Beginning in 2015, rents began to surge across the metro, a phenomenon observed across much of the western US. Other metros such as Portland, Seattle, the entire Bay Area, and Denver all experienced year-over-year rent gains that exceeded 8% in 2015, but of these metros, nearly all suffered dramatic drop-offs in 2016. San Francisco and San Jose even experienced year-over-year losses. This is displayed in Figure 1, where each blue diamond represents one of the top 54 US metros.
Indeed, Sacramento sustained this outsized growth for all of 2016. To put things into perspective, after 16Q4 the metro posted year-over-year growth above 9% for the sevent straight quarter. These gains have been especially inflated in prime suburban submarkets like Roseville/Rocklin and Elk Grove.
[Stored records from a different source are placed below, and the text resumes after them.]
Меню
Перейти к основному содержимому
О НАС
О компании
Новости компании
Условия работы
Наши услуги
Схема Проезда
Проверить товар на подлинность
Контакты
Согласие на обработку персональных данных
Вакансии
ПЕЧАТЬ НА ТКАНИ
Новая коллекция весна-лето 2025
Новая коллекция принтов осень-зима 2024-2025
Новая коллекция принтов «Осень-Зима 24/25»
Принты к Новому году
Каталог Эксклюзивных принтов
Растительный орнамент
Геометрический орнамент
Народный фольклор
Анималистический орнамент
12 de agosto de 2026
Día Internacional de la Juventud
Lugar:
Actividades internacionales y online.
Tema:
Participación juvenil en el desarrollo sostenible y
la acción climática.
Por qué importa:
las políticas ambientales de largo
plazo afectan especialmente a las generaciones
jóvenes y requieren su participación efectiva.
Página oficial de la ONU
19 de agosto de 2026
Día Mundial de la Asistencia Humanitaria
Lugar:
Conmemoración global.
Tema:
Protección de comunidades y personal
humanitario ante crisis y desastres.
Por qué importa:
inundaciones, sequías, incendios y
The explanation for this growth lies in one primary driver: a severe lack of housing stock. Figure 2 shows that since 2011, household growth in Sacramento has far outpaced single-family housing starts and apartment deliveries. During that time period, only about 1,400 new market-rate apartment units emerged throughout the entire Sacramento metro, placing it in the bottom two for apartment deliveries among the top 54 US metros. Construction costs are extremely high—similar to those in the Bay Area—deterring developers from breaking ground on new projects, since rents and NOIs don’t come close to those in the major metros to the west.
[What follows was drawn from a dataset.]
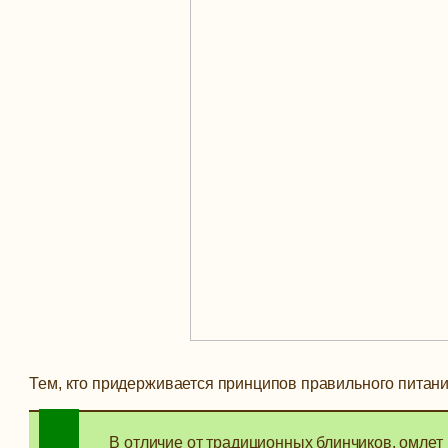
Тем, кто придерживается принципов правильного питания
В отличие от традиционных блинчиков, омлет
So how much longer will this growth last? A look at income growth may give some indication. In Figure 3, we can see that since 2005, rent growth and income growth generally trended in the same direction. But when rents took off in 2015, income growth stayed relatively stagnant at about 3%. This created a wide spread between the two variables that we’ve never observed previously in Sacramento.
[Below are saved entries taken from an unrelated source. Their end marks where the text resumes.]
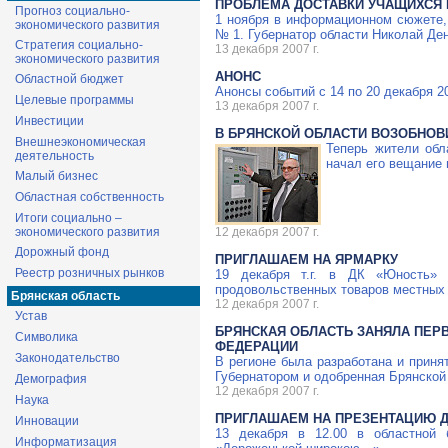
ПРОБЛЕМА ДОСТАВКИ УЧАЩИХСЯ
Прогноз социально-
1 ноября в информационном сюжете,
экономического развития
№ 1. Губернатор области Николай Де
Стратегия социально-
13 декабря 2007 г.
экономического развития
АНОНС
Областной бюджет
Анонсы событий с 14 по 20 декабря 20
Целевые программы
13 декабря 2007 г.
Инвестиции
В БРЯНСКОЙ ОБЛАСТИ ВОЗОБНОВ
Внешнеэкономическая
Теперь жители обл
деятельность
начал его вещание 
Малый бизнес
Областная собственность
Итоги социально –
экономического развития
12 декабря 2007 г.
Дорожный фонд
ПРИГЛАШАЕМ НА ЯРМАРКУ
Реестр розничных рынков
19 декабря т.г. в ДК «Юность» (
продовольственных товаров местных
Брянская область
12 декабря 2007 г.
Устав
БРЯНСКАЯ ОБЛАСТЬ ЗАНЯЛА ПЕР
Символика
ФЕДЕРАЦИИ
Законодательство
В регионе была разработана и прин
Губернатором и одобренная Брянской
Демография
12 декабря 2007 г.
Наука
ПРИГЛАШАЕМ НА ПРЕЗЕНТАЦИЮ 
Инновации
13 декабря в 12.00 в областной 
Информатизация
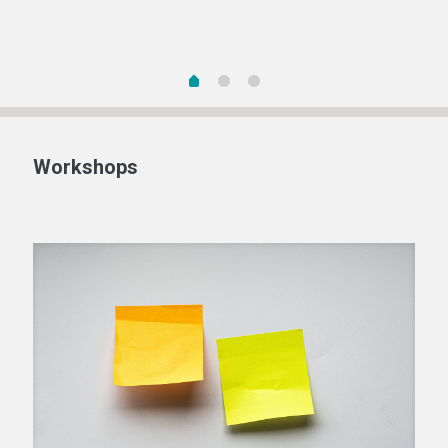
Workshops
As it stands right now, the average apartment unit in Sacramento commands about $1,200/month, while median household income is just $52,000—and only about half of that for current renting households. Average rents already account for more than 30% of income. Recently, rent growth has leveled off, and even hinted at the commencement of its initial descent. While developers continue to get their shovels in the ground at an increasing—albeit crawling—pace, most are still deterred by the high construction costs, lengthy approval processes, and fear that new product won’t achieve rents to make it worthwhile. As a result, landlords of existing product should continue to reap the benefits of tight vacancies and remarkably strong growth.